Perhaps what Mr. Malloy wanted to convey to the business men and women before him in Bridgeport and elsewhere in the state was that, unlike his predecessors, his budget message was a serious one.
Mr. Malloy’s message is that taxes will be increased by $1.8 billion and spending will be cut by $2 billion. But what is the objective measure of a serious proposal? Surely it is the conformity of words and deeds. We know a man is serious in what he says if he does what he says. It is fairly easy for a Democratic governor working cheek by jowl with a Democratic legislature to raise taxes; indeed, it has been easy for Mr. Malloy’s predecessors, none of whom were Democrats, to raise taxes with the concurrence of a dominant Democratic legislature – which is how the pre-income tax budget rose to its present unsustainable level so quickly. Those who believed that Connecticut had been suffering from a revenue rather than a spending problem were always willing – eager even – to alleviate the state’s agony through tax increases.

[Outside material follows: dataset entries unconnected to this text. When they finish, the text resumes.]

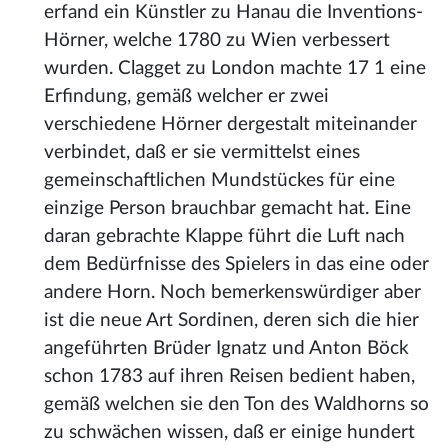
erfand ein Künstler zu Hanau die Inventions-
Hörner, welche 1780 zu Wien verbessert
wurden. Clagget zu London machte 17 1 eine
Erfindung, gemäß welcher er zwei
verschiedene Hörner dergestalt miteinander
verbindet, daß er sie vermittelst eines
gemeinschaftlichen Mundstückes für eine
einzige Person brauchbar gemacht hat. Eine
daran gebrachte Klappe führt die Luft nach
dem Bedürfnisse des Spielers in das eine oder
andere Horn. Noch bemerkenswürdiger aber
ist die neue Art Sordinen, deren sich die hier
angeführten Brüder Ignatz und Anton Böck
schon 1783 auf ihren Reisen bedient haben,
gemäß welchen sie den Ton des Waldhorns so
zu schwächen wissen, daß er einige hundert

But spending cuts? Now, there’s a problem. Mr. Malloy’s spending cut proposal went down the throats state employee union leaders like a porcupine with its quills extended. Some union leaders, reaching for the last jar of peanut butter in an empty pantry, hope to settle the state’s budget deficit by making the state’s progressive income tax more progressive for so called “millionaires” who earn more than $200,000 per year. Most liberals would be satisfied with an arrangement in which spending cuts are short term and temporary while tax increases are permanent. The Brights who write commentary for Connecticut’s left of center media are convinced that the spending cuts proposed by Mr. Malloy cannot be wrung from state workers, Mr. Malloy insisting there is no third way: Connecticut must be both compassionate and competitive.
And so the battle for the future – never has it appeared more bleak – is now joined at a time when a 70 percent majority in Connecticut, according to the first Quinnipiac University Poll taken in the new administration, are “dissatisfied with the way things are going in the state, and no elected official in [the] survey has an approval rating above 50 percent."
The same poll shows voters supporting a wage freeze for state employees (68 percent) and layoffs (50 percent) in the absence of concessions by union leaders who, if past practice is a guide to the future, almost certainly will spurn permanent spending cuts. Of those polled, 48 percent say the Malloy plan increases taxes on the wealthy too little. But Mr. Malloy is unwilling to build tax bridges connecting Connecticut and contiguous states over which entrepreneurial capital may travel into the outstretched hands of Republican Governor Chris Christie of New Jersey and Democratic Governor of New York Andrew Cuomo, as well as job poachers in states in which spending spirals will be less destructive to businesses.
The unfolding battle will be won by the party that is most resolute, and the answer to the question “Is Mr. Malloy serious?” will not be long in coming.